Work to be completed » Go through the entries below and count the lines holding the word "Menurut". Reply with only the number, please.
_ _ _ _ _ _ _
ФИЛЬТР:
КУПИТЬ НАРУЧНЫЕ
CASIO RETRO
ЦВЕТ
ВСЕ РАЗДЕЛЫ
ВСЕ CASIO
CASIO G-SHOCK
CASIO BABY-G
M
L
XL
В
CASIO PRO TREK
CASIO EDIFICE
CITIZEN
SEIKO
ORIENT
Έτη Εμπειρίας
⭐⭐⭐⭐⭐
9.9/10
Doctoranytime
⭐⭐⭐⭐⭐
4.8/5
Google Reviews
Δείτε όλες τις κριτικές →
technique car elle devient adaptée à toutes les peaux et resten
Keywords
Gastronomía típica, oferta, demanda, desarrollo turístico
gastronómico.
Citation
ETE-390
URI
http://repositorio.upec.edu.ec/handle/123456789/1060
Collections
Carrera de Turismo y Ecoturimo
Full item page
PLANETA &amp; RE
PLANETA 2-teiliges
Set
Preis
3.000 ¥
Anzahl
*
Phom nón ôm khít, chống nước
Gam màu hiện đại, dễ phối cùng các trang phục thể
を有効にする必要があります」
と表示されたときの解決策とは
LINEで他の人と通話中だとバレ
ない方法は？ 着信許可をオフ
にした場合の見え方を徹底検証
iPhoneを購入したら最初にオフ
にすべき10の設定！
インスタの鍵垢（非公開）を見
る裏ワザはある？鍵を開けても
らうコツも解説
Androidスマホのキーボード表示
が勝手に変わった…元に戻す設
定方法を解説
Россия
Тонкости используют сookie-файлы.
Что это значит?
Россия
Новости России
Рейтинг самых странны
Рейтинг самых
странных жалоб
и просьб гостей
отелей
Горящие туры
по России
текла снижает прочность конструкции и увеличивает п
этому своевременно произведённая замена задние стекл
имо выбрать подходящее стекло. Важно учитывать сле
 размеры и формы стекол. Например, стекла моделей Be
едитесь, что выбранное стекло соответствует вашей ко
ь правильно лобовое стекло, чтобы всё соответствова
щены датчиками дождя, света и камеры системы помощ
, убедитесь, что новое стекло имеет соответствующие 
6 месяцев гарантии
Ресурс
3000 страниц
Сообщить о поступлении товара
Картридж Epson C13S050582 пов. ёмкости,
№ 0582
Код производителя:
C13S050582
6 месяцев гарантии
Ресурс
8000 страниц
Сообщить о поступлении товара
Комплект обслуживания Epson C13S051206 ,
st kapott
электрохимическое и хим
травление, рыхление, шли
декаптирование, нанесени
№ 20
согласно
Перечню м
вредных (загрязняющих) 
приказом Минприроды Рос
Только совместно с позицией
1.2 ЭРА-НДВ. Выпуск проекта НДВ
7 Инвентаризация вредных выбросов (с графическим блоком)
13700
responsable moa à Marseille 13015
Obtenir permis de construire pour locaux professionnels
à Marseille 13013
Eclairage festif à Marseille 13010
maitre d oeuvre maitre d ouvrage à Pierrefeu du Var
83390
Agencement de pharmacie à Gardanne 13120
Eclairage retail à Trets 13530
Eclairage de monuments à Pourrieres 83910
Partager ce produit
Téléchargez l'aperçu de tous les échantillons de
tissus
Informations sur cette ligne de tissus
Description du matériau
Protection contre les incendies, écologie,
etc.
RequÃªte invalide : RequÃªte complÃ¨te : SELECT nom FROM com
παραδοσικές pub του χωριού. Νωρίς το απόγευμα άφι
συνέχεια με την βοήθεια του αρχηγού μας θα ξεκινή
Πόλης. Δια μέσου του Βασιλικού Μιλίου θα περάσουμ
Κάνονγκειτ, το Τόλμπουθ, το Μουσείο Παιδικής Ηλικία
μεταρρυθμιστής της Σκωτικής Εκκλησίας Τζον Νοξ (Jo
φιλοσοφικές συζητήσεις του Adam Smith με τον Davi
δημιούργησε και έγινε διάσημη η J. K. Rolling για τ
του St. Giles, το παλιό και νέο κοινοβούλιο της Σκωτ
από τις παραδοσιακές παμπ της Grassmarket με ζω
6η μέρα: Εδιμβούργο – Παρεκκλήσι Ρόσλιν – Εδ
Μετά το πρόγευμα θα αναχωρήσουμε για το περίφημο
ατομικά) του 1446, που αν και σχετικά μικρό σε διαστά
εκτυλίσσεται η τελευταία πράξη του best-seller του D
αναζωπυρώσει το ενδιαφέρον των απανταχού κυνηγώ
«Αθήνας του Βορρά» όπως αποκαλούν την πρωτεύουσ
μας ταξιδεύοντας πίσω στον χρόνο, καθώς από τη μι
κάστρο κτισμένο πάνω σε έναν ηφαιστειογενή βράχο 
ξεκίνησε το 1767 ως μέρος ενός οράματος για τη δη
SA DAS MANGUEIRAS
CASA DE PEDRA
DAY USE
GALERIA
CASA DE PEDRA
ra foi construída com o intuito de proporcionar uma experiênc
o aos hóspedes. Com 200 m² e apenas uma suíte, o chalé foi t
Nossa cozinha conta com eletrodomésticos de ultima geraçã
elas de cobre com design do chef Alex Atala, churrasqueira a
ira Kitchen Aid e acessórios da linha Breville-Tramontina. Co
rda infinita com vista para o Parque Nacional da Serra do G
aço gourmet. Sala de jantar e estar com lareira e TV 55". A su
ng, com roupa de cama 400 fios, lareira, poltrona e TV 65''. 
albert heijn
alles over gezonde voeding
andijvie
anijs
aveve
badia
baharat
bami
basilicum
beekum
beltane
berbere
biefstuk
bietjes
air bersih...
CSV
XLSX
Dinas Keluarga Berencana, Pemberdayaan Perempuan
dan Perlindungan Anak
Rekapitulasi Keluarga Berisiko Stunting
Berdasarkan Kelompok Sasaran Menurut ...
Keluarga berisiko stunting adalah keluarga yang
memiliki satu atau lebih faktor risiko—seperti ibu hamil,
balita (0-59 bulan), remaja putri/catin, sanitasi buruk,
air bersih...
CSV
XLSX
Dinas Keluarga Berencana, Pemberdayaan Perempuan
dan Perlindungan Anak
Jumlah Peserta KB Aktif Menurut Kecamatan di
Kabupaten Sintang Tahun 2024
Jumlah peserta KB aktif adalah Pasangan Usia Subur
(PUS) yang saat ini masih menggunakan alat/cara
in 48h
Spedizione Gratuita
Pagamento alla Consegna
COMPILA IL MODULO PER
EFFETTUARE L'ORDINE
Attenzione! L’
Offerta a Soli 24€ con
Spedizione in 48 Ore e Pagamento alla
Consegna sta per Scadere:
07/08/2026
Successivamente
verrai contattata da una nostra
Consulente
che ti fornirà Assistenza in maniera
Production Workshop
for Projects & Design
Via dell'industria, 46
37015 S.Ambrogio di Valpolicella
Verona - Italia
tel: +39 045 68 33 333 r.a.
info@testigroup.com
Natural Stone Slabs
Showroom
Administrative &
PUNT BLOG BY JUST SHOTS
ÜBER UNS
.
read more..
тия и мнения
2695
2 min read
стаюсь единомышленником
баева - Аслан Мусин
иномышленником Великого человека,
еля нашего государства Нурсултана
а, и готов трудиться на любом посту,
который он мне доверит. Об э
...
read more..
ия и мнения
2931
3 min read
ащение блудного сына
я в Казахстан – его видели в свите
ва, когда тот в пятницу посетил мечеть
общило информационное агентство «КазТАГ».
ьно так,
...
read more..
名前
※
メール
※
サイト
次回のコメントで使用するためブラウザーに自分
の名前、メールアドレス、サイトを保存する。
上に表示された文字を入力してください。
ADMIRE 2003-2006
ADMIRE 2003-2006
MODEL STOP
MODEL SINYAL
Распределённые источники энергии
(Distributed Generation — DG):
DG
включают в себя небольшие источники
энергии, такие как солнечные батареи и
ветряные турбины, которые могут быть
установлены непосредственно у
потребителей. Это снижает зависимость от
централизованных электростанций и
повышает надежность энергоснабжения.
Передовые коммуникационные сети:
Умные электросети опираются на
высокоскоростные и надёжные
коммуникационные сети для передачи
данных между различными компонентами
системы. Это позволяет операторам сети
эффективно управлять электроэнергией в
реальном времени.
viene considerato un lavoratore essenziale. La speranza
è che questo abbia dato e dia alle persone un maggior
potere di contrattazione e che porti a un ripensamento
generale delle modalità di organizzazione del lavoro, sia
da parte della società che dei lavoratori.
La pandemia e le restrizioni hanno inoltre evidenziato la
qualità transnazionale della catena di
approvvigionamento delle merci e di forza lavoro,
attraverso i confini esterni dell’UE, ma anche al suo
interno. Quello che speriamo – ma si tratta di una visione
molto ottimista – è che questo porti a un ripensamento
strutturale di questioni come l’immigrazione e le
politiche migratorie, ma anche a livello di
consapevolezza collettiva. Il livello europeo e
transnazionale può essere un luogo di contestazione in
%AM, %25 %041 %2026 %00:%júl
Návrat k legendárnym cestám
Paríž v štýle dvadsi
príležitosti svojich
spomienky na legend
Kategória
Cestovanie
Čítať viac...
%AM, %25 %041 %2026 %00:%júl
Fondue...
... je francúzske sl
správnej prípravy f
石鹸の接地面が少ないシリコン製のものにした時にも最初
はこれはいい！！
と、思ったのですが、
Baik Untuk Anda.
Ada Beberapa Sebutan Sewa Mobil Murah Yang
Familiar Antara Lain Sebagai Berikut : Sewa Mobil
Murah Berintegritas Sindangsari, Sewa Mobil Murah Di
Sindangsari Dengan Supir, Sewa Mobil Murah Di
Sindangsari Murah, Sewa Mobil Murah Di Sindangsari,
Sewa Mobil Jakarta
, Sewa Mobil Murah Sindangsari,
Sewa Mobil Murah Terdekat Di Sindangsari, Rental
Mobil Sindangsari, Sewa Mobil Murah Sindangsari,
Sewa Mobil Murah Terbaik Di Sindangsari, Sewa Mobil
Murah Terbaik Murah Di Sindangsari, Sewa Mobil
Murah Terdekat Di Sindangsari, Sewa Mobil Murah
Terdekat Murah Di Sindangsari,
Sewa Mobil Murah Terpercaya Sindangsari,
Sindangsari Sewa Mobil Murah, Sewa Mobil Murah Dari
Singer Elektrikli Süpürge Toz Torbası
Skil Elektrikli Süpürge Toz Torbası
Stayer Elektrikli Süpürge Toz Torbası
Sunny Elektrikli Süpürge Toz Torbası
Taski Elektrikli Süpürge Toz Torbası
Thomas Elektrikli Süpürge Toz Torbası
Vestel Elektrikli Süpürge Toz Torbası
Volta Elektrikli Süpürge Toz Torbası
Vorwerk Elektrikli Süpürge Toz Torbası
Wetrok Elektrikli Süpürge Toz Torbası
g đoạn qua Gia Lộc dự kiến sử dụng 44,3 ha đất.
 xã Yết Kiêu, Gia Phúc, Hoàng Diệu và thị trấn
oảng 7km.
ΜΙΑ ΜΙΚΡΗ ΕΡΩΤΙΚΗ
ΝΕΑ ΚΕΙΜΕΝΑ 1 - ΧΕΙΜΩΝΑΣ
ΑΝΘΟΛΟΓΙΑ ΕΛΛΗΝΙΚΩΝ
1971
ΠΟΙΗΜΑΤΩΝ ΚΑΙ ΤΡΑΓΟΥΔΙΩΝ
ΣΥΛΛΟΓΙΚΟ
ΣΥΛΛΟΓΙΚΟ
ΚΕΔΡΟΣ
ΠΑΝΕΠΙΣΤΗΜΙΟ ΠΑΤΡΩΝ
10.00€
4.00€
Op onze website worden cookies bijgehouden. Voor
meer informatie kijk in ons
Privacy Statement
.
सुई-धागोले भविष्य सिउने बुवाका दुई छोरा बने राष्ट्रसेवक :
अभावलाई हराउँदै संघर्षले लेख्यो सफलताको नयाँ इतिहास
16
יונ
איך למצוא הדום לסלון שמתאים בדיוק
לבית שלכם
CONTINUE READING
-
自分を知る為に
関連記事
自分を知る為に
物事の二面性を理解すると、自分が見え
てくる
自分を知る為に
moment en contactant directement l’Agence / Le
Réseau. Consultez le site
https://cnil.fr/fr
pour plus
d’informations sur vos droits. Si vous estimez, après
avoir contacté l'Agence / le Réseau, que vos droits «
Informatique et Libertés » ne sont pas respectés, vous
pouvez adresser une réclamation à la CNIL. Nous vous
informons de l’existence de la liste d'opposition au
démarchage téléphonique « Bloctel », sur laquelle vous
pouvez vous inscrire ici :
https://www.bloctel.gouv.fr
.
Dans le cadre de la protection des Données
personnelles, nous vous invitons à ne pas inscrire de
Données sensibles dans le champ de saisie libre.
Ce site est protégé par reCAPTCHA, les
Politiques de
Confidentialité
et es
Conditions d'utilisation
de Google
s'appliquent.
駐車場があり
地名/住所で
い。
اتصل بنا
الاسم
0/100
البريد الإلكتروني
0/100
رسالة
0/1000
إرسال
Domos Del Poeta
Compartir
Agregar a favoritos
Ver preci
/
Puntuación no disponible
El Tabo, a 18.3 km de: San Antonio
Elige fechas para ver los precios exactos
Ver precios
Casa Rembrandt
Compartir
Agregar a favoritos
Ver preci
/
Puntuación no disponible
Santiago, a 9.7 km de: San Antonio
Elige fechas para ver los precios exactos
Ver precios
_ _ _ _ _ _ _
Answer to the problem » 2